Items from a dataset:

* * *

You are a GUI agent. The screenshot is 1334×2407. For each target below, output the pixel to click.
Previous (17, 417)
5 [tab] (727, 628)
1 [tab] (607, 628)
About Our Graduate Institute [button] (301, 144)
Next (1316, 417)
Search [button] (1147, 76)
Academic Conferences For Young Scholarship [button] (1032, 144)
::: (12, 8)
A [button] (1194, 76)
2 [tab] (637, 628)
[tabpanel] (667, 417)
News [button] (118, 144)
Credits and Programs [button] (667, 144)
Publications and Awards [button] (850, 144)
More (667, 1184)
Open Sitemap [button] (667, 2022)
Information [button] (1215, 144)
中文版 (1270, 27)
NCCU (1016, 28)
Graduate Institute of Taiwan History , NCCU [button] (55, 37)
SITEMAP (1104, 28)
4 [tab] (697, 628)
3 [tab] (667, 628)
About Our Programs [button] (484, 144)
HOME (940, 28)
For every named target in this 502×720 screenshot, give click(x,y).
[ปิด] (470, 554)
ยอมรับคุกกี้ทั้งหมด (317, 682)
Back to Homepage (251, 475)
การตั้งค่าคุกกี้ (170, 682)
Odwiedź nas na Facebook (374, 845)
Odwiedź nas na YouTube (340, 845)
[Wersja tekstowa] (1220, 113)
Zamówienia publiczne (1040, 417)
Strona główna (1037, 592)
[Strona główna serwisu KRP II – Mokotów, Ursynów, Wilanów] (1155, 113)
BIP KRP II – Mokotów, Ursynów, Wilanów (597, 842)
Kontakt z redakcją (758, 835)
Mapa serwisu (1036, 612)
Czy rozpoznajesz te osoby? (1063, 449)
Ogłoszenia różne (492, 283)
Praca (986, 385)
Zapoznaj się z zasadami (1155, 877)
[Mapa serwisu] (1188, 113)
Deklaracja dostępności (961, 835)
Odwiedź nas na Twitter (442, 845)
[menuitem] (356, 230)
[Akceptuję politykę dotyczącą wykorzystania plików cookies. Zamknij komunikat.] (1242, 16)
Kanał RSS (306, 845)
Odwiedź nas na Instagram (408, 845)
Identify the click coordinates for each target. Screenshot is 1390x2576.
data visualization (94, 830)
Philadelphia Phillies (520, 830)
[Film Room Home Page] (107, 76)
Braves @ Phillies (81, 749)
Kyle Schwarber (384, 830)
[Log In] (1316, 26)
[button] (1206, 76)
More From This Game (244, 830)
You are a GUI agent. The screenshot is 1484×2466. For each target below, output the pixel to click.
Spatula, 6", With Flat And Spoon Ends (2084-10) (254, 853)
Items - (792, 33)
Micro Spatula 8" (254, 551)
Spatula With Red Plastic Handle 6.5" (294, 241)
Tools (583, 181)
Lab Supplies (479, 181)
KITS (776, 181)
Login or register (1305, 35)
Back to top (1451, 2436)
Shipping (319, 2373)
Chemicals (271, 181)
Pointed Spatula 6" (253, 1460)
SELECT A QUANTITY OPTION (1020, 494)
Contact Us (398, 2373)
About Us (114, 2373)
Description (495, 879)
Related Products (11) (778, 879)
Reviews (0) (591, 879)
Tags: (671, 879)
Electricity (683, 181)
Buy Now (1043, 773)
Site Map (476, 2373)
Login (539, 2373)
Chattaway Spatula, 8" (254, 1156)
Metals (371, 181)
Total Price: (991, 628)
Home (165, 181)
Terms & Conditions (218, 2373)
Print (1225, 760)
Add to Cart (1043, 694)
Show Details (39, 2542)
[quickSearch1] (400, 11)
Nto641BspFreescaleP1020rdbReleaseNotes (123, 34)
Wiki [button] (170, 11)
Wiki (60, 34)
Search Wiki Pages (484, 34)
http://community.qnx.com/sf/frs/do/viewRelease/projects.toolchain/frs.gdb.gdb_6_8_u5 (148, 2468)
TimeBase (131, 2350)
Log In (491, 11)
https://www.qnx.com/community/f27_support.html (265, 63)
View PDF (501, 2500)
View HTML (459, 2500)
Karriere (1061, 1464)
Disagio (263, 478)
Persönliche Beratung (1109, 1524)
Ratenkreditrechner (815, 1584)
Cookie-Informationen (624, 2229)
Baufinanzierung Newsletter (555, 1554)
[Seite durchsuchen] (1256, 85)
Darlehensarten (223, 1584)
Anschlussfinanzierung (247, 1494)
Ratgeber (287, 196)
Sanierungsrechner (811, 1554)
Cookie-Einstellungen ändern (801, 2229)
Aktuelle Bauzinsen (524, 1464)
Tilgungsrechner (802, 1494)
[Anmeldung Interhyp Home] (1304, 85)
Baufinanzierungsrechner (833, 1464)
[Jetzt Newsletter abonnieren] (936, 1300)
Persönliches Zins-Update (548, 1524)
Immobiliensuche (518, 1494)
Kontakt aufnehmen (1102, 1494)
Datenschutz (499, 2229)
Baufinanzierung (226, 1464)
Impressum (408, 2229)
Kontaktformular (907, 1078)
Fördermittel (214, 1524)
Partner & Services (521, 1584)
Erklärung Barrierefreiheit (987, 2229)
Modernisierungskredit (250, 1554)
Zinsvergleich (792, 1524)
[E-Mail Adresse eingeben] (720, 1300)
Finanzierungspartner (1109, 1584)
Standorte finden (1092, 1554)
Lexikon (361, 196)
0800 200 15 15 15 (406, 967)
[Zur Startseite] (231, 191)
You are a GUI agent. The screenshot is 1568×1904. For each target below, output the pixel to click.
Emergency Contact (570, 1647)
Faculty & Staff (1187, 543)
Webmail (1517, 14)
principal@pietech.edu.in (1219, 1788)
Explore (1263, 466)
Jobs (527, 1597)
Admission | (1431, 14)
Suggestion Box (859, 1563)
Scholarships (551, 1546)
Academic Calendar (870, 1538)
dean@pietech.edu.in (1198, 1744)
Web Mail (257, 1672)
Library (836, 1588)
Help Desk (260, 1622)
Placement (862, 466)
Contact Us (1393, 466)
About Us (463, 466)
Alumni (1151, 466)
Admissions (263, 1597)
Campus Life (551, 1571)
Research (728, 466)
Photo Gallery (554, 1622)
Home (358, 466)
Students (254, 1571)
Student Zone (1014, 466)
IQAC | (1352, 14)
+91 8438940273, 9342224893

* * *

_Problem to work on:_ Write down every entry exactly.

_Solution for this exercise:_
You are a GUI agent. The screenshot is 1334×2407. For each target below, output the pixel to click.
Previous (17, 417)
5 [tab] (727, 628)
1 [tab] (607, 628)
About Our Graduate Institute [button] (301, 144)
Next (1316, 417)
Search [button] (1147, 76)
Academic Conferences For Young Scholarship [button] (1032, 144)
::: (12, 8)
A [button] (1194, 76)
2 [tab] (637, 628)
[tabpanel] (667, 417)
News [button] (118, 144)
Credits and Programs [button] (667, 144)
Publications and Awards [button] (850, 144)
More (667, 1184)
Open Sitemap [button] (667, 2022)
Information [button] (1215, 144)
中文版 (1270, 27)
NCCU (1016, 28)
Graduate Institute of Taiwan History , NCCU [button] (55, 37)
SITEMAP (1104, 28)
4 [tab] (697, 628)
3 [tab] (667, 628)
About Our Programs [button] (484, 144)
HOME (940, 28)
For every named target in this 502×720 screenshot, give click(x,y).
[ปิด] (470, 554)
ยอมรับคุกกี้ทั้งหมด (317, 682)
Back to Homepage (251, 475)
การตั้งค่าคุกกี้ (170, 682)
Odwiedź nas na Facebook (374, 845)
Odwiedź nas na YouTube (340, 845)
[Wersja tekstowa] (1220, 113)
Zamówienia publiczne (1040, 417)
Strona główna (1037, 592)
[Strona główna serwisu KRP II – Mokotów, Ursynów, Wilanów] (1155, 113)
BIP KRP II – Mokotów, Ursynów, Wilanów (597, 842)
Kontakt z redakcją (758, 835)
Mapa serwisu (1036, 612)
Czy rozpoznajesz te osoby? (1063, 449)
Ogłoszenia różne (492, 283)
Praca (986, 385)
Zapoznaj się z zasadami (1155, 877)
[Mapa serwisu] (1188, 113)
Deklaracja dostępności (961, 835)
Odwiedź nas na Twitter (442, 845)
[menuitem] (356, 230)
[Akceptuję politykę dotyczącą wykorzystania plików cookies. Zamknij komunikat.] (1242, 16)
Kanał RSS (306, 845)
Odwiedź nas na Instagram (408, 845)
Identify the click coordinates for each target. Screenshot is 1390x2576.
data visualization (94, 830)
Philadelphia Phillies (520, 830)
[Film Room Home Page] (107, 76)
Braves @ Phillies (81, 749)
Kyle Schwarber (384, 830)
[Log In] (1316, 26)
[button] (1206, 76)
More From This Game (244, 830)
You are a GUI agent. The screenshot is 1484×2466. For each target below, output the pixel to click.
Spatula, 6", With Flat And Spoon Ends (2084-10) (254, 853)
Items - (792, 33)
Micro Spatula 8" (254, 551)
Spatula With Red Plastic Handle 6.5" (294, 241)
Tools (583, 181)
Lab Supplies (479, 181)
KITS (776, 181)
Login or register (1305, 35)
Back to top (1451, 2436)
Shipping (319, 2373)
Chemicals (271, 181)
Pointed Spatula 6" (253, 1460)
SELECT A QUANTITY OPTION (1020, 494)
Contact Us (398, 2373)
About Us (114, 2373)
Description (495, 879)
Related Products (11) (778, 879)
Reviews (0) (591, 879)
Tags: (671, 879)
Electricity (683, 181)
Buy Now (1043, 773)
Site Map (476, 2373)
Login (539, 2373)
Chattaway Spatula, 8" (254, 1156)
Metals (371, 181)
Total Price: (991, 628)
Home (165, 181)
Terms & Conditions (218, 2373)
Print (1225, 760)
Add to Cart (1043, 694)
Show Details (39, 2542)
[quickSearch1] (400, 11)
Nto641BspFreescaleP1020rdbReleaseNotes (123, 34)
Wiki [button] (170, 11)
Wiki (60, 34)
Search Wiki Pages (484, 34)
http://community.qnx.com/sf/frs/do/viewRelease/projects.toolchain/frs.gdb.gdb_6_8_u5 (148, 2468)
TimeBase (131, 2350)
Log In (491, 11)
https://www.qnx.com/community/f27_support.html (265, 63)
View PDF (501, 2500)
View HTML (459, 2500)
Karriere (1061, 1464)
Disagio (263, 478)
Persönliche Beratung (1109, 1524)
Ratenkreditrechner (815, 1584)
Cookie-Informationen (624, 2229)
Baufinanzierung Newsletter (555, 1554)
[Seite durchsuchen] (1256, 85)
Darlehensarten (223, 1584)
Anschlussfinanzierung (247, 1494)
Ratgeber (287, 196)
Sanierungsrechner (811, 1554)
Cookie-Einstellungen ändern (801, 2229)
Aktuelle Bauzinsen (524, 1464)
Tilgungsrechner (802, 1494)
[Anmeldung Interhyp Home] (1304, 85)
Baufinanzierungsrechner (833, 1464)
[Jetzt Newsletter abonnieren] (936, 1300)
Persönliches Zins-Update (548, 1524)
Immobiliensuche (518, 1494)
Kontakt aufnehmen (1102, 1494)
Datenschutz (499, 2229)
Baufinanzierung (226, 1464)
Impressum (408, 2229)
Kontaktformular (907, 1078)
Fördermittel (214, 1524)
Partner & Services (521, 1584)
Erklärung Barrierefreiheit (987, 2229)
Modernisierungskredit (250, 1554)
Zinsvergleich (792, 1524)
[E-Mail Adresse eingeben] (720, 1300)
Finanzierungspartner (1109, 1584)
Standorte finden (1092, 1554)
Lexikon (361, 196)
0800 200 15 15 15 (406, 967)
[Zur Startseite] (231, 191)
You are a GUI agent. The screenshot is 1568×1904. For each target below, output the pixel to click.
Emergency Contact (570, 1647)
Faculty & Staff (1187, 543)
Webmail (1517, 14)
principal@pietech.edu.in (1219, 1788)
Explore (1263, 466)
Jobs (527, 1597)
Admission | (1431, 14)
Suggestion Box (859, 1563)
Scholarships (551, 1546)
Academic Calendar (870, 1538)
dean@pietech.edu.in (1198, 1744)
Web Mail (257, 1672)
Library (836, 1588)
Help Desk (260, 1622)
Placement (862, 466)
Contact Us (1393, 466)
About Us (463, 466)
Alumni (1151, 466)
Admissions (263, 1597)
Campus Life (551, 1571)
Research (728, 466)
Photo Gallery (554, 1622)
Home (358, 466)
Students (254, 1571)
Student Zone (1014, 466)
IQAC | (1352, 14)
+91 8438940273, 9342224893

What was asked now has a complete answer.